Another important challenge is the understanding of timing and consequences of leucocyte priming during the perinatal period for long-term neurodevelopment. In spite of the overwhelming data linking perinatal inflammation to long-term neurological impairment[37,138,193], the majority of research focused on early and late cytokine responses and the important role of microglia. The impact of peripheral immune cell priming by noxious stimuli during the perinatal period on the development of long-term neurological disorders is only poorly understood. Recently, a causal link between increased neonatal monocyte infiltration caused by the combination of maternal inflammation and postnatal HI and development of autistic-like behaviours in the offspring was demonstrated[194]. Furthermore, experimental chorioamnionitis, a leading cause of preterm birth, resulted in increased cerebral neutrophil activation at PND7, which could be reversed by inhibition of early neutrophil infiltration leading to amelioration of grey and white matter injury at juvenile age (i.e. PND21)[169].

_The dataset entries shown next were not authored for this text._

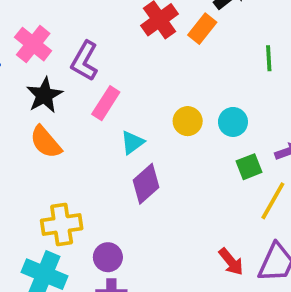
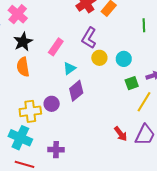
purple L-shape: (85, 61) -> (89, 38), moved
orange semicircle: (46, 142) -> (23, 67), turned 30
purple circle: (108, 257) -> (52, 104), moved

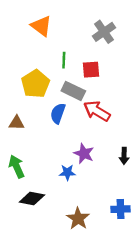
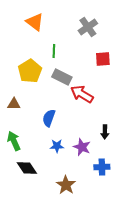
red square: (91, 70) -> (103, 59), moved
blue semicircle: (58, 113) -> (49, 118), moved
purple star: (84, 154) -> (82, 147), moved
black diamond: (32, 198) -> (27, 168), turned 45
blue cross: (121, 209) -> (102, 167), moved

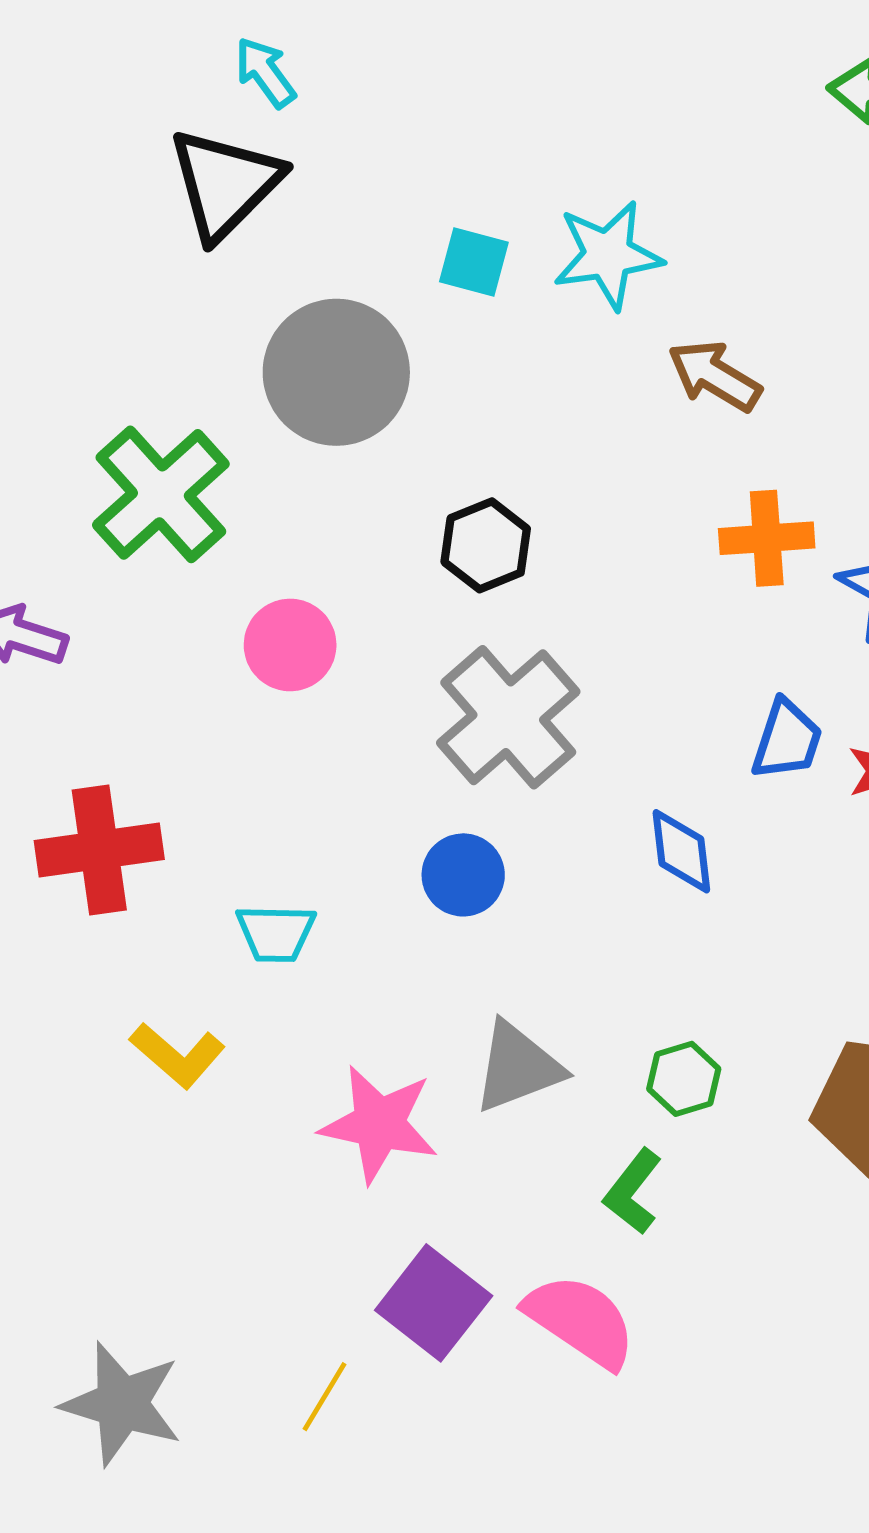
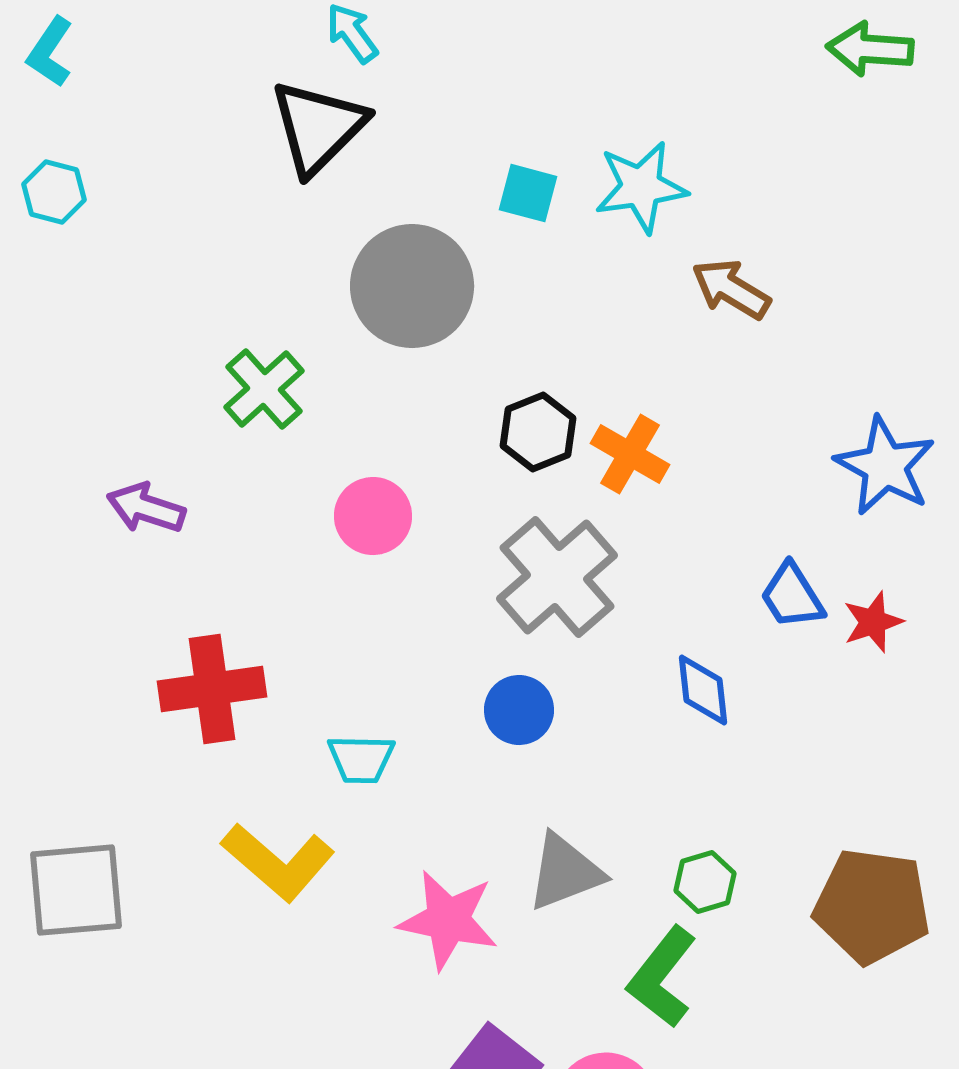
green cross: (161, 494) -> (264, 389), size x0.7
orange cross: (767, 538) -> (630, 454), moved, turned 34
blue trapezoid: (787, 740) -> (792, 596), turned 130
yellow L-shape: (177, 1055) -> (278, 862), size x1.4
green L-shape: (633, 1192) -> (662, 977), size x1.4

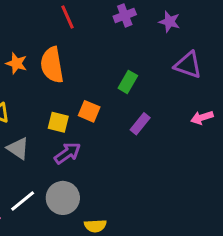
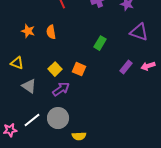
orange semicircle: (52, 65) -> (51, 32), size x0.6
orange square: (89, 111) -> (79, 69), moved
yellow square: (58, 122) -> (55, 69), turned 32
purple rectangle: (140, 124) -> (126, 67), moved

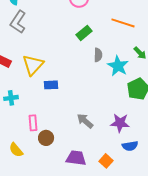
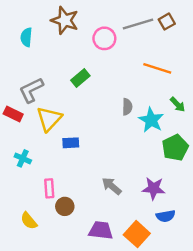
gray L-shape: (18, 22) -> (31, 90), moved, turned 30
green rectangle: (84, 33) -> (80, 78), moved
cyan cross: (11, 98) -> (23, 158), turned 32
orange square: (106, 161) -> (137, 234), size x1.5

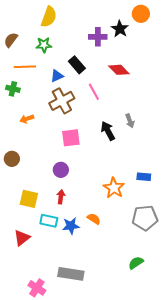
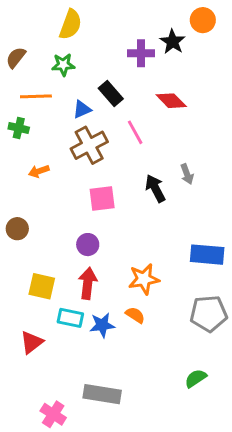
blue rectangle: (144, 177) -> (207, 255), size x1.6
orange star: (114, 188) -> (144, 279), moved, turned 30
red arrow: (61, 197) -> (88, 283), size x1.5

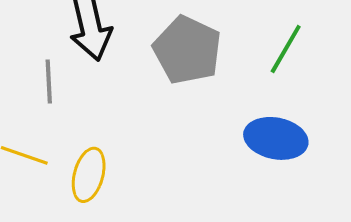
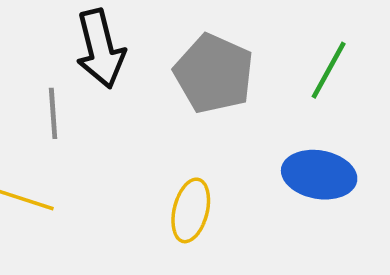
yellow ellipse: (89, 175) -> (191, 210), moved

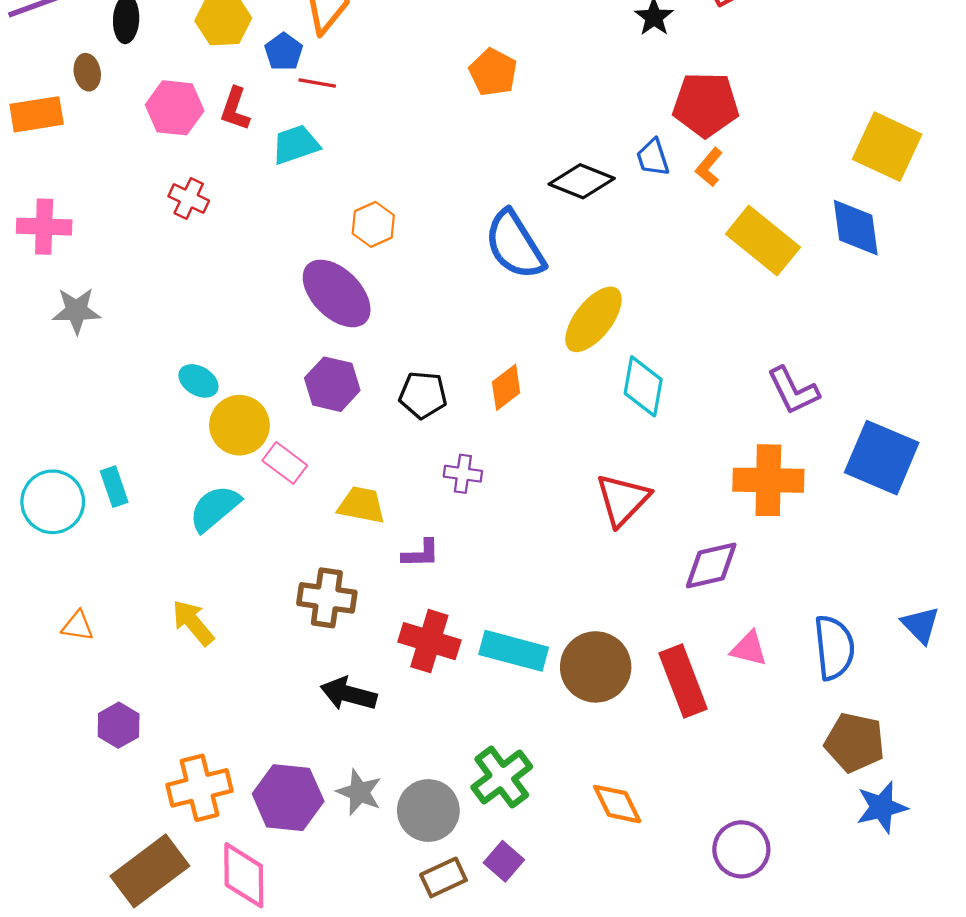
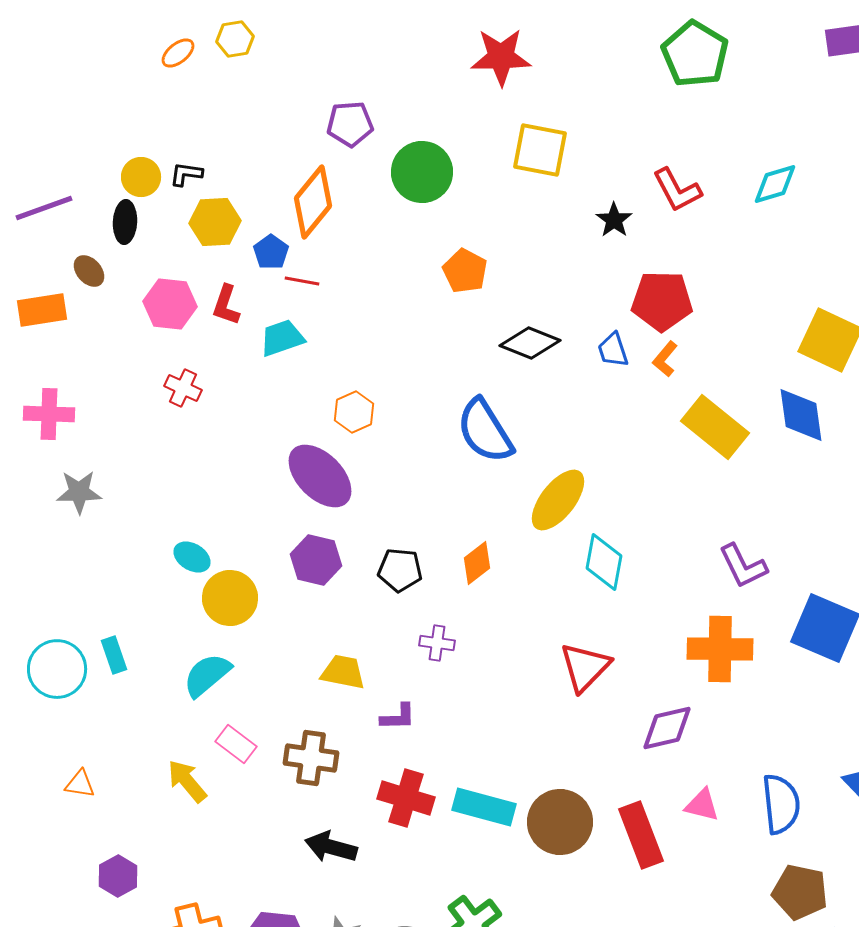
brown ellipse: (87, 72) -> (89, 271), turned -32
black diamond: (582, 181) -> (530, 343), moved
pink rectangle: (285, 463) -> (236, 744), moved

Taken together, in spite of the high translational potential, the present review demonstrates that this topic is a novel research field, just beginning to develop. Both, detailed preclinical research, elucidating the causal interrelationship between the peripheral immune and the central nervous system and correlative clinical evaluations will help to improve our understanding of factors contributing to peripheral immune cell plasticity and function in a time-dependent manner. These upcoming findings may offer possibilities to develop novel therapies for treatment of perinatal brain injury and for prevention of long-term neurological disorders.